Jasmina's school in New York City is having a donor drive this weekend, but you can also request a home test kit.

One for Jasmina

Isabella's Doing Better

Isabella is doing much better since she's been admitted to the hospital. Her blood cultures turned out positive, so she does have some sort of infection that they are now treating with antibiotics. This means she could be here in the hospital for another 2 weeks (yuck!). But her fevers are gone and she's been acting fine.

Also, amazingly, she has started writing with her right hand again! Up till now, she had been using her right hand more and more to do things, but she hadn't written with it since she got sick. But yesterday, out of the blue, she just started writing with her right hand! So now, she can write with both her right hand and her left hand.

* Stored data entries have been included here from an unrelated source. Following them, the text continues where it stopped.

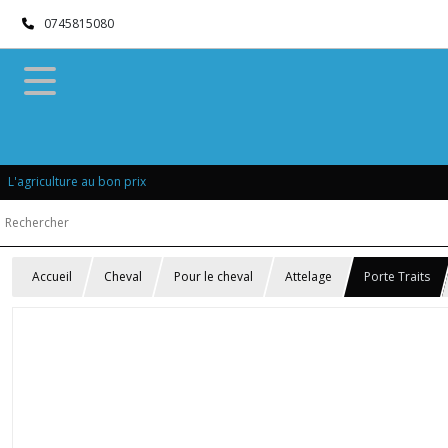
0745815080
L'agriculture au bon prix
Accueil
Cheval
Pour le cheval
Attelage
Porte Traits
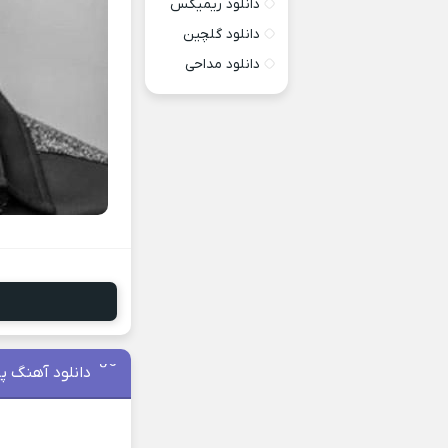
دانلود ریمیکس
دانلود گلچین
دانلود مداحی
دانلود آهنگ پا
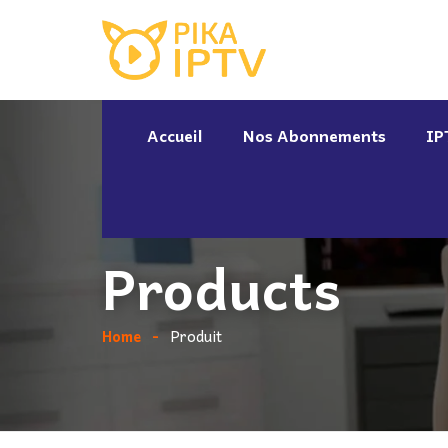
Accueil
Nos Abonnements
IP
Products
Home
Produit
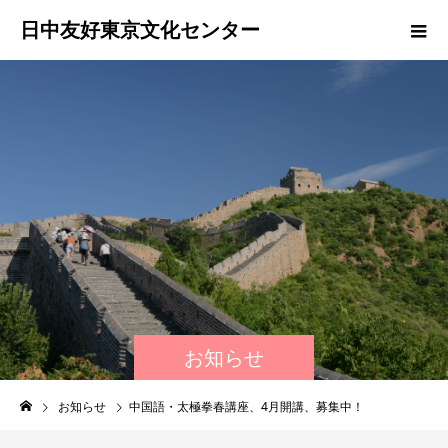
日中友好東京文化センター
お知らせ
お知らせ
中国語・太極拳春講座、4月開講、募集中！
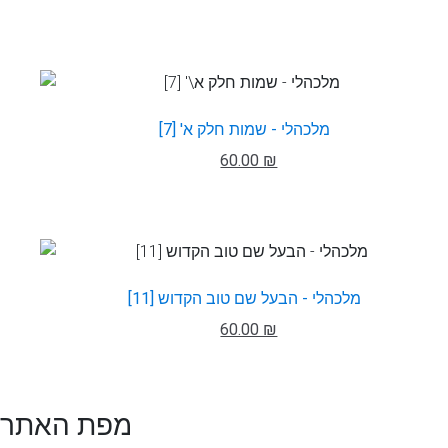
מלכהלי - שמות חלק א' [7]
60.00 ₪
מלכהלי - הבעל שם טוב הקדוש [11]
60.00 ₪
מפת האתר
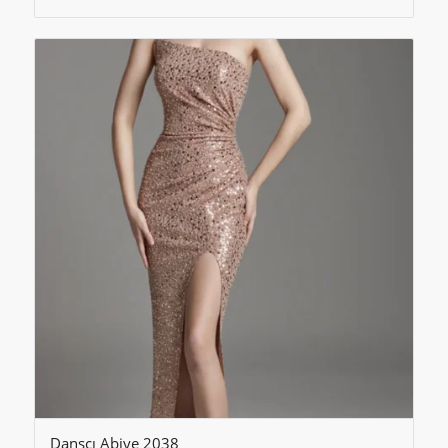
Dansçı Abiye 2038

She also just stopped the modified Atkins diet. We estimate she was in ketosis for about 11-12 days. We don't know if it really did anything to affect the cancer cells, but we're hoping that there may be an additive effect with the chemo and the diet. Since she wasn't eating because of the chemo, this was the time to try it. We may give it another try during the next cycle of chemo. What made it difficult this time around was that she wasn't used to a lot of the food (especially the eggs and cream) and her lack of appetite. Before the next cycle, we're going to try and get her to like eggs and bacon and all the good stuff that make up the diet.

So Julianne and I are back to doing the hospital duty switches. It doesn't help that we had a foot of snow in CT today, so the trains are a mess. Shouldn't it be Spring soon?